His ducking and weaving along both major and minor roads meant that several ridiculously picturesque clutches of stone cottages only registered in my brain once we had flown a kilometre past them.
I had taken the train from London because I was enticed by the area in southwestern England. Exmoor National Park is known for its heather-clad moorlands, rugged coastal cliffs and wooded ravines.

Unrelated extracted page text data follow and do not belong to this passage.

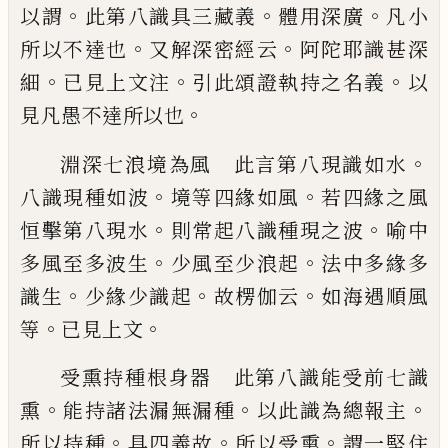
。
。
。
以謂
此第八識
具三藏義
體用深廣
凡小
。
。
所以不達也
又解
深密經云
阿陀耶識甚深
。
。
。
細
已見上文注
引
此頌證執持之名義
以
。
見凡愚不達所以也
。
淵深七浪境為風 此言第八現識如水
。
。
八
識現種如波
境等四緣如風
若四緣之風
。
。
恒
擊第八現水
則常起八識種現之波
喻中
。
。
多
風至多波生
少風至少浪起
法中多緣多
。
。
。
識
生
少緣少識起
故楞伽云
如海遇順風
。
。
等
已
見上文
受熏持種根身器 此第八識能受前七識
。
。
。
熏
能持諸法漏無漏種
以此識為總報主
。
。
。
所
以持種
具四義故
所以受熏
謂一堅住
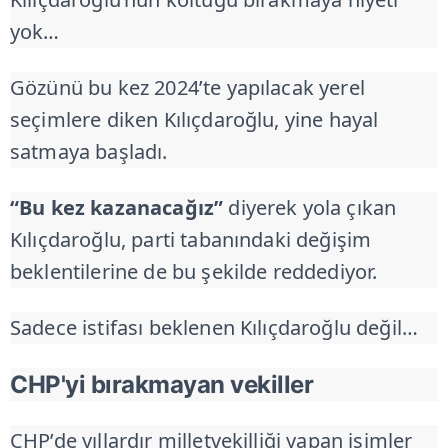
yok…
Gözünü bu kez 2024’te yapılacak yerel
seçimlere diken Kılıçdaroğlu, yine hayal
satmaya başladı.
“Bu kez kazanacağız”
diyerek yola çıkan
Kılıçdaroğlu, parti tabanındaki değişim
beklentilerine de bu şekilde reddediyor.
Sadece istifası beklenen Kılıçdaroğlu değil…
CHP'yi bırakmayan vekiller
CHP’de yıllardır milletvekilliği yapan isimler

I’d also been told Moorlands Hotel “can’t be missed” and that phrase was asking to be proven wrong. Jim and I had skipped by it at first, and after an unplanned tour of the surrounding area, I was checking in at a former gentlemen’s residence built in the late 1800s. Moorlands’ website had seduced me with the promise of “six acres of grounds in Exmoor National Park,” proximity to miles of walking trails, a warm welcome and a deeply delicious menu. It didn’t disappoint.
I devoured a tasty three-course meal, taking dessert — strawberry mousse — to my room to enjoy in a large bubble bath before succumbing to sleep at the bedtime of a 6-year-old.
The next day, after a hearty breakfast, there was no shortage of scenic walks if I felt the need to work off the calorie count.
Closest was the vehicular road to the nearby handful of medieval stone houses of Martinhoe. The narrow bitumen strip was framed by rolling fields of variegated green hemmed by hardy, moorland trees shaped by prevailing winds.
The track’s altitude revealed an off-road gem: pastures giving way to untamed vegetation that gripped cliffsides at the edge of the Bristol Channel, with views to Wales.
North Devon’s coastline cuts a dashing topographical figure, featuring cliffs at the edge of Exmoor — at up to 350 metres — among England’s highest. From this spot, the first 56 kilometres of the South West Coast Path (1,013 kilometres) are strung along the Exmoor coast, offering views that entice hikers year-round.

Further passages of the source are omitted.